## [TASK DIRECTIONS]
Please copy the data below exactly; none of the pictures in it belong in the copy.

## [SUPPLIED DATA]
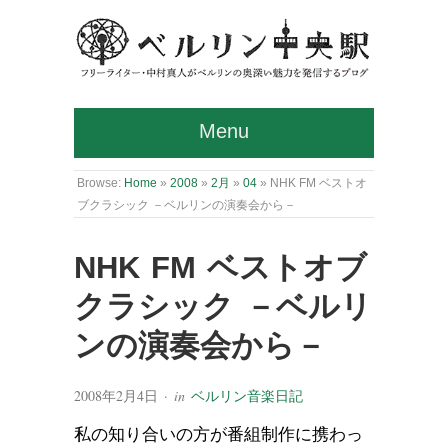
Menu
Browse:
Home
»
2008
»
2月
»
04
»
NHK FM ベストオ
ブクラシック －ベルリンの演奏会から－
NHK FM ベストオブ
クラシック －ベルリ
ンの演奏会から－
2008年2月4日
· in
ベルリン音楽日記
私の知り合いの方が番組制作に携わっ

## [ANSWER]
Menu
Browse:
Home
»
2008
»
2月
»
04
»
NHK FM ベストオ
ブクラシック －ベルリンの演奏会から－
NHK FM ベストオブ
クラシック －ベルリ
ンの演奏会から－
2008年2月4日
· in
ベルリン音楽日記
私の知り合いの方が番組制作に携わっ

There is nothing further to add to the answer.